MultiAgentPrioritizedReplayBuffer.__init__(capacity: int = 10000, storage_unit: str = 'timesteps', num_shards: int = 1, replay_mode: str = 'independent', replay_sequence_override: bool = True, replay_sequence_length: int = 1, replay_burn_in: int = 0, replay_zero_init_states: bool = True, underlying_buffer_config: dict = None, prioritized_replay_alpha: float = 0.6, prioritized_replay_beta: float = 0.4, prioritized_replay_eps: float = 1e-06, **kwargs)[source]#

Initializes a MultiAgentReplayBuffer instance.

  • capacity – The capacity of the buffer, measured in storage_unit.

  • storage_unit – Either ‘timesteps’, ‘sequences’ or ‘episodes’. Specifies how experiences are stored. If they are stored in episodes, replay_sequence_length is ignored. If they are stored in episodes, replay_sequence_length is ignored.

  • num_shards – The number of buffer shards that exist in total (including this one).

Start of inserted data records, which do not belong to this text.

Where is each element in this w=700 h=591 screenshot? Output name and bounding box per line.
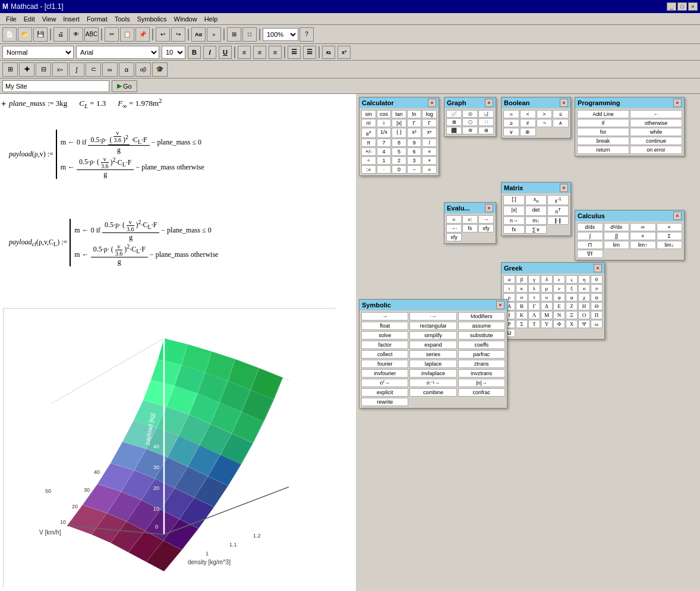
copy-button[interactable]: 📋	[120, 27, 134, 42]
sym-nabsarrow[interactable]: |n|→	[458, 379, 505, 387]
calc-ex[interactable]: ex	[361, 128, 376, 138]
greek-delta[interactable]: δ	[541, 275, 553, 284]
spell-button[interactable]: ABC	[84, 27, 99, 42]
sym-expand[interactable]: expand	[409, 341, 456, 349]
prog-return[interactable]: return	[577, 146, 629, 154]
insert-equation[interactable]: =	[207, 27, 221, 42]
calc-parens[interactable]: ( )	[392, 128, 406, 138]
calc-integ[interactable]: ∫	[577, 232, 603, 240]
greek-TAU[interactable]: Τ	[528, 320, 540, 328]
mat-insert[interactable]: [:]	[503, 195, 525, 205]
calc-cross2[interactable]: ×	[630, 232, 656, 240]
greek-MU[interactable]: Μ	[541, 311, 553, 319]
greek-iota[interactable]: ι	[503, 284, 515, 293]
bool-or[interactable]: ∨	[503, 128, 519, 136]
prog-addline[interactable]: Add Line	[577, 110, 629, 118]
greek-epsilon[interactable]: ε	[553, 275, 565, 284]
menu-tools[interactable]: Tools	[111, 15, 134, 23]
prog-assign[interactable]: ←	[630, 110, 682, 118]
help-btn[interactable]: ?	[299, 27, 314, 42]
menu-insert[interactable]: Insert	[59, 15, 83, 23]
calc-sin[interactable]: sin	[361, 110, 376, 118]
print-button[interactable]: 🖨	[53, 27, 68, 42]
greek-phi[interactable]: φ	[553, 293, 565, 301]
sym-invfourier[interactable]: invfourier	[361, 369, 408, 378]
save-button[interactable]: 💾	[33, 27, 48, 42]
graph-contour[interactable]: ⊠	[446, 118, 462, 126]
calc-abs[interactable]: |x|	[392, 119, 406, 127]
maximize-button[interactable]: □	[677, 2, 687, 11]
evaluate-close[interactable]: ×	[485, 204, 493, 212]
subscript[interactable]: x₂	[322, 46, 335, 59]
greek-LAMBDA[interactable]: Λ	[528, 311, 540, 319]
undo-button[interactable]: ↩	[156, 27, 170, 42]
greek-chi[interactable]: χ	[578, 293, 590, 301]
sym-rectangular[interactable]: rectangular	[409, 322, 456, 330]
mat-subscript[interactable]: xn	[525, 195, 547, 205]
calc-limd[interactable]: lim↓	[657, 241, 683, 249]
superscript[interactable]: x²	[338, 46, 351, 59]
greek-xi[interactable]: ξ	[566, 284, 578, 293]
preview-button[interactable]: 👁	[69, 27, 83, 42]
calc-gamma[interactable]: Γ	[407, 119, 422, 127]
menu-format[interactable]: Format	[83, 15, 111, 23]
sym-invztrans[interactable]: invztrans	[458, 369, 505, 378]
greek-header[interactable]: Greek ×	[502, 263, 604, 274]
sym-solve[interactable]: solve	[361, 331, 408, 339]
bold-button[interactable]: B	[188, 46, 201, 59]
programming-close[interactable]: ×	[673, 99, 682, 107]
mat-det[interactable]: det	[525, 206, 547, 216]
graph-3d[interactable]: ⬛	[446, 127, 462, 134]
calc-1[interactable]: 1	[377, 156, 392, 165]
calc-pm[interactable]: +/-	[361, 147, 376, 156]
style-dropdown[interactable]: Normal	[2, 46, 74, 59]
bool-neq[interactable]: ≠	[520, 119, 536, 127]
sym-series[interactable]: series	[409, 350, 456, 359]
calc-tan[interactable]: tan	[392, 110, 406, 118]
symbolic-close[interactable]: ×	[496, 301, 504, 309]
mat-abs[interactable]: |x|	[503, 206, 525, 216]
greek-tau[interactable]: τ	[528, 293, 540, 301]
calc-8[interactable]: 8	[392, 139, 406, 147]
align-left[interactable]: ≡	[238, 46, 251, 59]
calc-0[interactable]: 0	[392, 165, 406, 174]
greek-ETA[interactable]: Η	[578, 302, 590, 310]
calc-5[interactable]: 5	[392, 147, 406, 156]
cut-button[interactable]: ✂	[105, 27, 119, 42]
sym-confrac[interactable]: confrac	[458, 388, 505, 397]
greek-GAMMA[interactable]: Γ	[528, 302, 540, 310]
close-button[interactable]: ×	[688, 2, 698, 11]
calc-log[interactable]: log	[422, 110, 437, 118]
sym-toolbar-btn[interactable]: αβ	[135, 62, 151, 77]
greek-PI[interactable]: Π	[591, 311, 603, 319]
greek-OMICRON[interactable]: Ο	[578, 311, 590, 319]
evaluate-header[interactable]: Evalu... ×	[444, 203, 496, 213]
sym-modifiers[interactable]: Modifiers	[458, 312, 505, 320]
calc-9[interactable]: 9	[407, 139, 422, 147]
eval-arrow[interactable]: →	[478, 215, 494, 224]
calculus-header[interactable]: Calculus ×	[575, 210, 684, 221]
calc-cos[interactable]: cos	[377, 110, 392, 118]
menu-window[interactable]: Window	[171, 15, 201, 23]
calculus-close[interactable]: ×	[673, 212, 682, 220]
mat-cross[interactable]: n→	[503, 216, 525, 225]
sym-arrow[interactable]: →	[361, 312, 408, 320]
graph-toolbar-btn[interactable]: ✚	[19, 62, 34, 77]
matrix-header[interactable]: Matrix ×	[502, 183, 570, 193]
greek-ZETA[interactable]: Ζ	[566, 302, 578, 310]
bool-lte[interactable]: ≤	[553, 110, 569, 118]
graph-data[interactable]: ⊞	[478, 127, 494, 134]
calc-nfact[interactable]: n!	[361, 119, 376, 127]
calc-3[interactable]: 3	[407, 156, 422, 165]
greek-DELTA[interactable]: Δ	[541, 302, 553, 310]
mat-transpose[interactable]: nT	[547, 206, 569, 216]
sym-explicit[interactable]: explicit	[361, 388, 408, 397]
greek-alpha[interactable]: α	[503, 275, 515, 284]
bool-xor[interactable]: ⊕	[520, 128, 536, 136]
sym-float[interactable]: float	[361, 322, 408, 330]
text-btn[interactable]: Aα	[191, 27, 206, 42]
list-ordered[interactable]: ☰	[303, 46, 316, 59]
greek-phi2[interactable]: φ	[566, 293, 578, 301]
menu-help[interactable]: Help	[201, 15, 222, 23]
calc-plus[interactable]: +	[422, 156, 437, 165]
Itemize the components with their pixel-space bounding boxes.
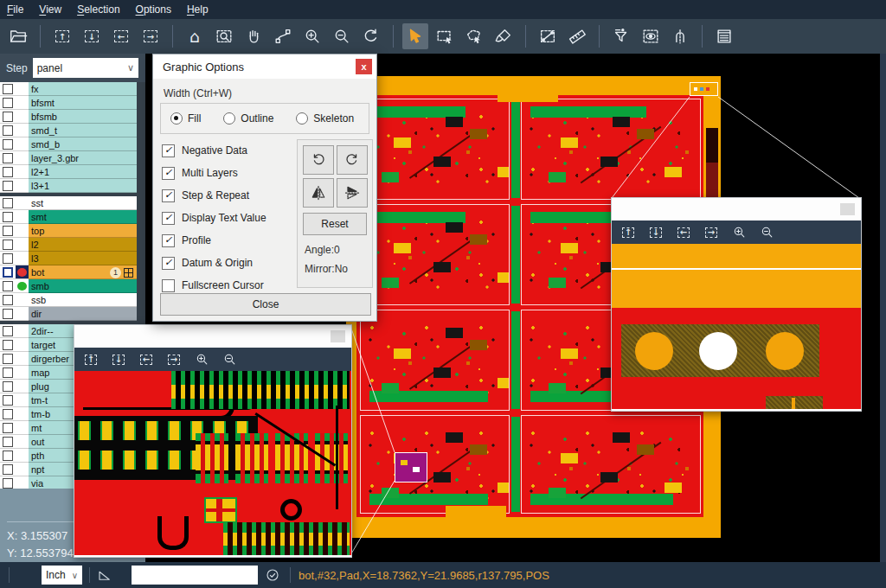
magnifier-viewport[interactable] xyxy=(74,371,351,555)
checkbox-step-repeat[interactable]: ✓Step & Repeat xyxy=(162,184,266,207)
layer-visibility-cell[interactable] xyxy=(0,151,16,165)
open-folder-button[interactable] xyxy=(5,23,31,49)
magnifier-titlebar[interactable] xyxy=(612,198,861,220)
layer-row-smd_t[interactable]: smd_t xyxy=(0,124,145,137)
pan-left-button[interactable]: ← xyxy=(138,351,155,368)
layer-list-button[interactable] xyxy=(711,23,737,49)
layer-row-smd_b[interactable]: smd_b xyxy=(0,137,145,151)
menu-item-help[interactable]: Help xyxy=(187,3,209,16)
radio-fill[interactable]: Fill xyxy=(170,112,201,125)
layer-checkbox[interactable] xyxy=(3,326,13,336)
pan-up-button[interactable]: ↑ xyxy=(49,23,75,49)
pan-right-button[interactable]: → xyxy=(138,23,164,49)
ruler-button[interactable] xyxy=(564,23,590,49)
menu-item-selection[interactable]: Selection xyxy=(77,3,119,16)
layer-label[interactable]: smd_t xyxy=(29,124,137,137)
menu-item-file[interactable]: File xyxy=(7,3,23,16)
layer-visibility-cell[interactable] xyxy=(0,407,16,421)
layer-checkbox[interactable] xyxy=(3,368,13,378)
layer-row-bot[interactable]: bot1 xyxy=(0,265,145,279)
layer-visibility-cell[interactable] xyxy=(0,238,16,252)
layer-row-ssb[interactable]: ssb xyxy=(0,293,145,307)
layer-label[interactable]: layer_3.gbr xyxy=(29,151,137,165)
layer-visibility-cell[interactable] xyxy=(0,293,16,307)
layer-row-fx[interactable]: fx xyxy=(0,82,145,96)
layer-row-dir[interactable]: dir xyxy=(0,307,145,321)
layer-label[interactable]: smt xyxy=(29,210,137,224)
zoom-in-button[interactable] xyxy=(193,351,210,368)
layer-visibility-cell[interactable] xyxy=(0,224,16,238)
layer-checkbox[interactable] xyxy=(3,381,13,392)
layer-visibility-cell[interactable] xyxy=(0,421,16,435)
layer-visibility-cell[interactable] xyxy=(0,124,16,137)
layer-visibility-cell[interactable] xyxy=(0,449,16,463)
layer-row-sst[interactable]: sst xyxy=(0,196,145,210)
layer-checkbox[interactable] xyxy=(3,464,13,475)
layer-visibility-cell[interactable] xyxy=(0,435,16,449)
layer-checkbox[interactable] xyxy=(3,167,13,177)
unit-select[interactable]: Inch ∨ xyxy=(42,566,82,585)
layer-visibility-cell[interactable] xyxy=(0,380,16,393)
layer-checkbox[interactable] xyxy=(3,478,13,489)
layer-label[interactable]: l2 xyxy=(29,238,137,252)
dialog-titlebar[interactable]: Graphic Options x xyxy=(153,54,376,79)
layer-visibility-cell[interactable] xyxy=(0,279,16,293)
layer-checkbox[interactable] xyxy=(3,340,13,350)
select-polygon-button[interactable] xyxy=(461,23,487,49)
layer-visibility-cell[interactable] xyxy=(0,82,16,96)
pan-down-button[interactable]: ↓ xyxy=(110,351,127,368)
layer-label[interactable]: l3 xyxy=(29,252,137,265)
layer-visibility-cell[interactable] xyxy=(0,265,16,279)
pan-hand-button[interactable] xyxy=(241,23,266,49)
layer-checkbox[interactable] xyxy=(3,139,13,150)
layer-visibility-cell[interactable] xyxy=(0,137,16,151)
layer-checkbox[interactable] xyxy=(3,354,13,364)
datum-corner-icon[interactable] xyxy=(97,562,112,588)
layer-visibility-cell[interactable] xyxy=(0,110,16,124)
magnifier-viewport[interactable] xyxy=(612,244,861,409)
checkbox-profile[interactable]: ✓Profile xyxy=(162,229,266,252)
mirror-horizontal-button[interactable] xyxy=(303,178,334,208)
zoom-in-button[interactable] xyxy=(730,224,748,241)
layer-checkbox[interactable] xyxy=(3,281,13,291)
rotate-cw-button[interactable] xyxy=(303,145,334,175)
pan-down-button[interactable]: ↓ xyxy=(79,23,105,49)
layer-checkbox[interactable] xyxy=(3,309,13,319)
pan-left-button[interactable]: ← xyxy=(108,23,134,49)
rotate-ccw-button[interactable] xyxy=(337,145,368,175)
layer-row-bfsmb[interactable]: bfsmb xyxy=(0,110,145,124)
layer-visibility-cell[interactable] xyxy=(0,196,16,210)
command-input[interactable] xyxy=(132,566,258,585)
layer-label[interactable]: bot1 xyxy=(29,265,137,279)
layer-checkbox[interactable] xyxy=(3,451,13,461)
layer-label[interactable]: bfsmb xyxy=(29,110,137,124)
zoom-out-button[interactable] xyxy=(221,351,238,368)
layer-label[interactable]: bfsmt xyxy=(29,96,137,110)
layer-visibility-cell[interactable] xyxy=(0,338,16,352)
checkbox-negative-data[interactable]: ✓Negative Data xyxy=(162,139,266,162)
mirror-vertical-button[interactable] xyxy=(337,178,368,208)
layer-checkbox[interactable] xyxy=(3,437,13,447)
refresh-check-icon[interactable] xyxy=(265,562,280,588)
layer-visibility-cell[interactable] xyxy=(0,210,16,224)
layer-row-l3[interactable]: l3 xyxy=(0,252,145,265)
layer-checkbox[interactable] xyxy=(3,112,13,122)
paint-brush-button[interactable] xyxy=(491,23,517,49)
zoom-out-button[interactable] xyxy=(329,23,355,49)
layer-row-l3+1[interactable]: l3+1 xyxy=(0,179,145,193)
layer-checkbox[interactable] xyxy=(3,226,13,236)
layer-row-layer_3.gbr[interactable]: layer_3.gbr xyxy=(0,151,145,165)
select-pointer-button[interactable] xyxy=(402,23,428,49)
layer-checkbox[interactable] xyxy=(3,212,13,222)
zoom-out-button[interactable] xyxy=(758,224,775,241)
layer-visibility-cell[interactable] xyxy=(0,252,16,265)
pan-down-button[interactable]: ↓ xyxy=(647,224,664,241)
pan-right-button[interactable]: → xyxy=(703,224,720,241)
pan-up-button[interactable]: ↑ xyxy=(620,224,637,241)
layer-row-smb[interactable]: smb xyxy=(0,279,145,293)
window-button[interactable] xyxy=(840,203,855,215)
layer-checkbox[interactable] xyxy=(3,409,13,419)
close-button[interactable]: Close xyxy=(160,293,371,316)
window-button[interactable] xyxy=(331,330,345,342)
measure-diagonal-button[interactable] xyxy=(535,23,561,49)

  • replay_mode – One of “independent” or “lockstep”. Determines, whether batches are sampled independently or to an equal amount.

  • replay_sequence_override – If True, ignore sequences found in incoming batches, slicing them into sequences as specified by replay_sequence_length and replay_sequence_burn_in. This only has an effect if storage_unit is sequences.

  • replay_sequence_length – The sequence length (T) of a single sample. If > 1, we will sample B x T from this buffer.

  • replay_burn_in – The burn-in length in case replay_sequence_length > 0. This is the number of timesteps each sequence overlaps with the previous one to generate a better internal state (=state after the burn-in), instead of starting from 0.0 each RNN rollout.

  • replay_zero_init_states – Whether the initial states in the buffer (if replay_sequence_length > 0) are alwayas 0.0 or should be updated with the previous train_batch state outputs.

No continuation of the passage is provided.